== Excerpted data ==

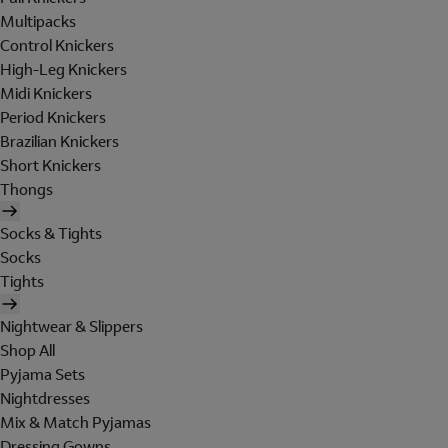
Multipacks
Control Knickers
High-Leg Knickers
Midi Knickers
Period Knickers
Brazilian Knickers
Short Knickers
Thongs
Socks & Tights
Socks
Tights
Nightwear & Slippers
Shop All
Pyjama Sets
Nightdresses
Mix & Match Pyjamas
Dressing Gowns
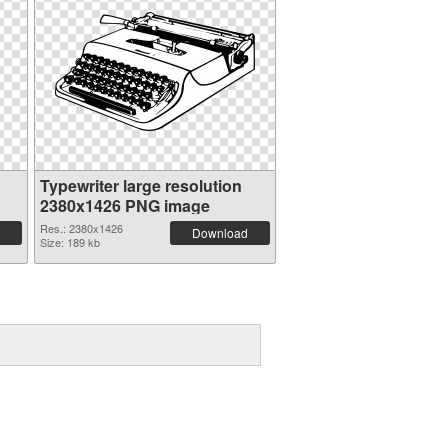
Typewriter large resolution
2380x1426 PNG image
Res.: 2380x1426
Download
Size: 189 kb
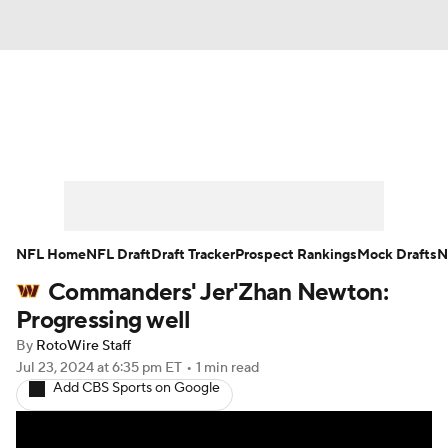
News
Rankings
Projections
Avg. Draft Positions
Roster Trends
Stats
Depth Charts
Player News
NFL Home
NFL Draft
Draft Tracker
Prospect Rankings
Mock Drafts
N
Commanders' Jer'Zhan Newton:
Player Search
Injury Report
Progressing well
Fantasy Football Today
Fantasy Hub
By
RotoWire Staff
Jul 23, 2024
at 6:35 pm ET
•
1 min read
Add CBS Sports on Google
Fantasy Games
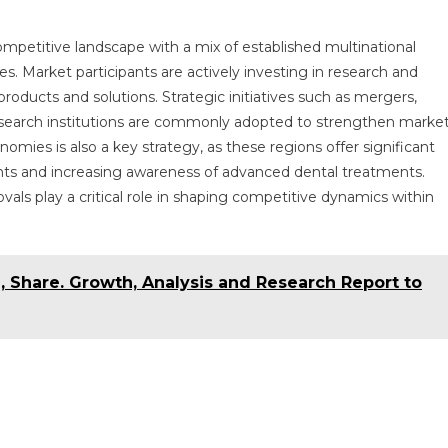
mpetitive landscape with a mix of established multinational
 Market participants are actively investing in research and
oducts and solutions. Strategic initiatives such as mergers,
 research institutions are commonly adopted to strengthen marke
ies is also a key strategy, as these regions offer significant
nts and increasing awareness of advanced dental treatments.
als play a critical role in shaping competitive dynamics within
, Share. Growth, Analysis and Research Report to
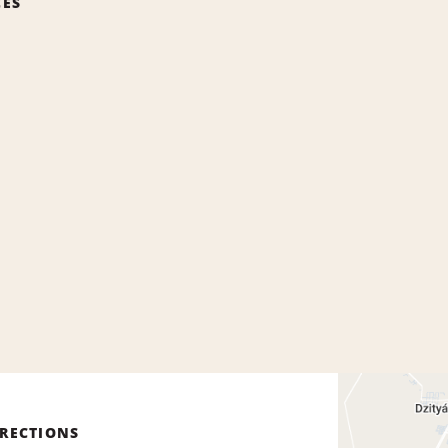
CES
IRECTIONS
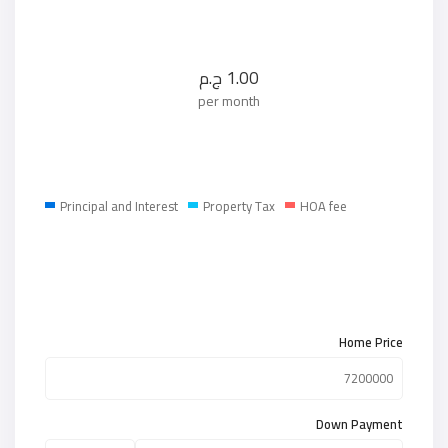
ج.م
1.00
per month
Principal and Interest
Property Tax
HOA fee
Home Price
Down Payment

===

Copy out the data above exactly, except the pictures.

Multipacks
Control Knickers
High-Leg Knickers
Midi Knickers
Period Knickers
Brazilian Knickers
Short Knickers
Thongs
Socks & Tights
Socks
Tights
Nightwear & Slippers
Shop All
Pyjama Sets
Nightdresses
Mix & Match Pyjamas
Dressing Gowns
Typewriter large resolution
2380x1426 PNG image
Res.: 2380x1426
Download
Size: 189 kb
News
Rankings
Projections
Avg. Draft Positions
Roster Trends
Stats
Depth Charts
Player News
NFL Home
NFL Draft
Draft Tracker
Prospect Rankings
Mock Drafts
N
Commanders' Jer'Zhan Newton:
Player Search
Injury Report
Progressing well
Fantasy Football Today
Fantasy Hub
By
RotoWire Staff
Jul 23, 2024
at 6:35 pm ET
•
1 min read
Add CBS Sports on Google
Fantasy Games
mpetitive landscape with a mix of established multinational
 Market participants are actively investing in research and
oducts and solutions. Strategic initiatives such as mergers,
 research institutions are commonly adopted to strengthen marke
ies is also a key strategy, as these regions offer significant
nts and increasing awareness of advanced dental treatments.
als play a critical role in shaping competitive dynamics within
, Share. Growth, Analysis and Research Report to
CES
IRECTIONS
ج.م
1.00
per month
Principal and Interest
Property Tax
HOA fee
Home Price
Down Payment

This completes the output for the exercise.